Il vento aveva preso a soffiare forte e, con la neve che era cominciata a fioccare, poteva ben vedere con i suoi occhi il bianco che regnava onnipresente nella sua mente. Per cosa? Perché tutto questo? – più i suoi pensieri pressavano per avere risposte, più sentiva rimbombarli nel vuoto della sua testa. Il cuore pulsava, lo percepiva. Il respiro affannato iniziava a velocizzarsi. Un attacco di panico? – un’altra domanda a cui non riusciva a dare risposte sensate. Chiuse gli occhi. Il freddo penetrava sotto il suo cappotto, sospinto dal vento. Lo sentiva scivolare come serpenti che risalivano dal basso.
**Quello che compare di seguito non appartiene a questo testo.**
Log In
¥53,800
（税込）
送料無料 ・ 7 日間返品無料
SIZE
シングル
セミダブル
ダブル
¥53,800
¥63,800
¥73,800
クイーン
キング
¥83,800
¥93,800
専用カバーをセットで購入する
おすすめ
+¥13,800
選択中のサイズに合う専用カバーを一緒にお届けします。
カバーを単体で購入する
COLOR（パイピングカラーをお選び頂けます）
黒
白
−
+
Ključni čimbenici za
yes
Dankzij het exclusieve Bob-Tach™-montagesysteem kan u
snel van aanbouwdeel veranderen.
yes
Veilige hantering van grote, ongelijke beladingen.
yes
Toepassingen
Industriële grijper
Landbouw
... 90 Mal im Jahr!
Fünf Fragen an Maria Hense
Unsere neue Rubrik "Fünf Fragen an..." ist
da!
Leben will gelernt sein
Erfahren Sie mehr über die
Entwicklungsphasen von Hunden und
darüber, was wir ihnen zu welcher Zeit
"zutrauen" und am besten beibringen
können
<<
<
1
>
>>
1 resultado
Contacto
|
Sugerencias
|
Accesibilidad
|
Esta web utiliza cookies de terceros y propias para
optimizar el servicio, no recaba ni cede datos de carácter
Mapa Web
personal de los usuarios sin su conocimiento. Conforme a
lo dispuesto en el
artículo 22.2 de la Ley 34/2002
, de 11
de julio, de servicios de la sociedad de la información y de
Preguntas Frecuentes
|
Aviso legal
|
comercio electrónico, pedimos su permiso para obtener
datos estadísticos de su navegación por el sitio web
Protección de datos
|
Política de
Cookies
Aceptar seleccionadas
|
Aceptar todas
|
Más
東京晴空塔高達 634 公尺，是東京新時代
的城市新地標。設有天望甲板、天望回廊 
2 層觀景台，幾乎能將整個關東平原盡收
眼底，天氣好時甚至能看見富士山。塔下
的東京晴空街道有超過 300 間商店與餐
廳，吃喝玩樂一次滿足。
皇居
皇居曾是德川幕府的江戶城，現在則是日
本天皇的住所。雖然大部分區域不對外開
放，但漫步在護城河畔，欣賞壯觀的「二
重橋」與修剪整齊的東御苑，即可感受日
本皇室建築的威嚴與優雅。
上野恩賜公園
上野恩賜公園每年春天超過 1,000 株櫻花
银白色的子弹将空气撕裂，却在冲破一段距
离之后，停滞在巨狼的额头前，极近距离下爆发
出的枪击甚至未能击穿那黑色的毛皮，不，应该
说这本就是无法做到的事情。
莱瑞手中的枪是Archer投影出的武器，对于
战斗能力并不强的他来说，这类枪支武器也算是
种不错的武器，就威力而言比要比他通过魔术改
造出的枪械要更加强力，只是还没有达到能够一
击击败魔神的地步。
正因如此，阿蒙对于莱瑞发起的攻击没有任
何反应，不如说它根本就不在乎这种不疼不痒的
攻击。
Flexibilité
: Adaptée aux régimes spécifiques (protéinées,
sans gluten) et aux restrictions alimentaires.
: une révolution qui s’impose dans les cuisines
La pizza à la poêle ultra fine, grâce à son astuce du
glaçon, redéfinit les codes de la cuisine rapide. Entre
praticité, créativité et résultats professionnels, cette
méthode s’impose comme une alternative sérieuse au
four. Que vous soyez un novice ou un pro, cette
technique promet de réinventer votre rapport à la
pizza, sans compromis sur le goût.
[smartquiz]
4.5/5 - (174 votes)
E poi eccolo lì. Un lucido momento di autodeterminazione. Un respiro profondo per rallentare il tempo. Il rilassarsi dei muscoli che venivano nuovamente riscaldati dal sangue che fluiva placido nelle arterie. Riaprì gli occhi, con una nuova consapevolezza. Quella parola, che tanto lo aveva messo in crisi, ora sembrava così rassicurante e familiare. Lui sapeva di non sapere. Sapeva che voleva colmare il suo peccato originale, causato dall’ignoranza umana, e sapeva che il perdono poteva avvenire solo tramite la conoscenza. Questo è ciò che sapeva. Questo è ciò che ricercava con tutte le sue forze. Il suo punto di partenza per la ricerca di quella consapevolezza che non aveva. Quella consapevolezza non era null’altro che qualcosa di nuovo da imparare. Con l’esperienza o con l’insegnamento di un mentore, non importava, ma andava appresa. Ed ecco la Bell, davanti a lui che, con i suoi modi di fare forse un po’ troppo bruschi e nevrotici, lo aveva guidato verso il primo passo di quel percorso. Tutto sommato, si stava già dimostrando utile. No – rispose Edward, con un sussurro appena percettibile – non sono ancora consapevole di come usare la conoscenza che voglio apprendere – le sue parole si perdevano nel soffio del vento – proprio per questo ho bisogno di te.
Era difficile per lui ammettere di aver bisogno di qualcuno. Certamente di uno come il suo accompagnatore, che sembrava un’anima tormentata dai suoi fantasmi piuttosto che un saggio mentore. E fu lì che, quasi distrattamente, chiese – cosa ha significato per te quel duello?